Saved data entries:

========================================

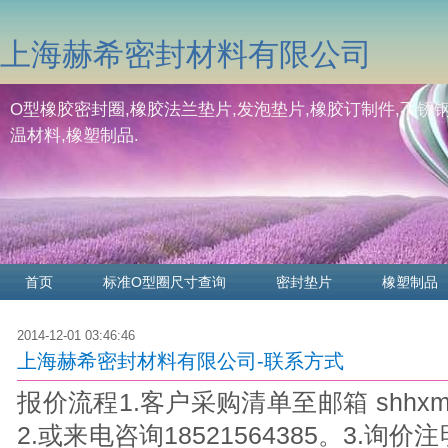
上海赫希密封材料有限公司
O型橡胶密封圈,橡胶法兰垫片,发泡垫片,橡胶订制件,不锈钢
温材料,橡塑制品.
首页
标准O型圈尺寸查询
密封垫片
橡塑制品
2014-12-01 03:46:46
上海赫希密封材料有限公司-联系方式
报价流程1.客户采购清单至邮箱 shhxmf
2.或来电咨询18521564385。3.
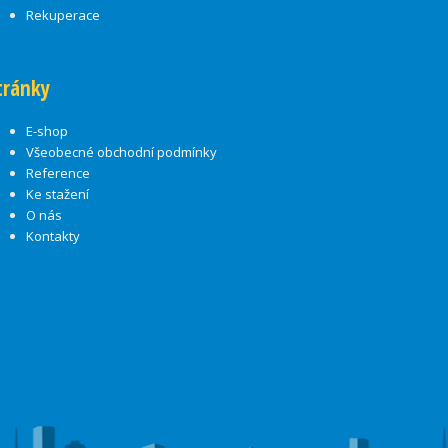
Rekuperace
tránky
E-shop
Všeobecné obchodní podmínky
Reference
Ke stažení
O nás
Kontakty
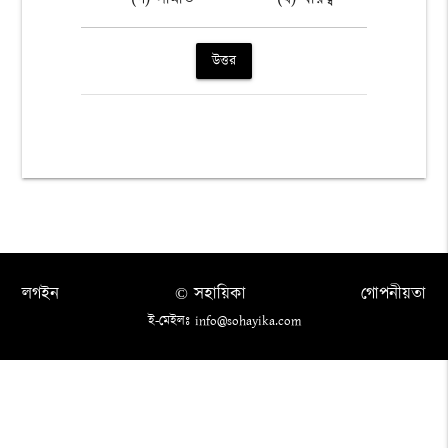
উত্তর
লগইন
© সহায়িকা
গোপনীয়তা
ই-মেইলঃ info@sohayika.com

========================================

◆ BRIEF ◆
Each line above should be written out again unchanged; no images are to be carried over.

◆ RESPONSE BOX ◆
上海赫希密封材料有限公司
O型橡胶密封圈,橡胶法兰垫片,发泡垫片,橡胶订制件,不锈钢
温材料,橡塑制品.
首页
标准O型圈尺寸查询
密封垫片
橡塑制品
2014-12-01 03:46:46
上海赫希密封材料有限公司-联系方式
报价流程1.客户采购清单至邮箱 shhxmf
2.或来电咨询18521564385。3.
Rekuperace
tránky
E-shop
Všeobecné obchodní podmínky
Reference
Ke stažení
O nás
Kontakty
উত্তর
লগইন
© সহায়িকা
গোপনীয়তা
ই-মেইলঃ info@sohayika.com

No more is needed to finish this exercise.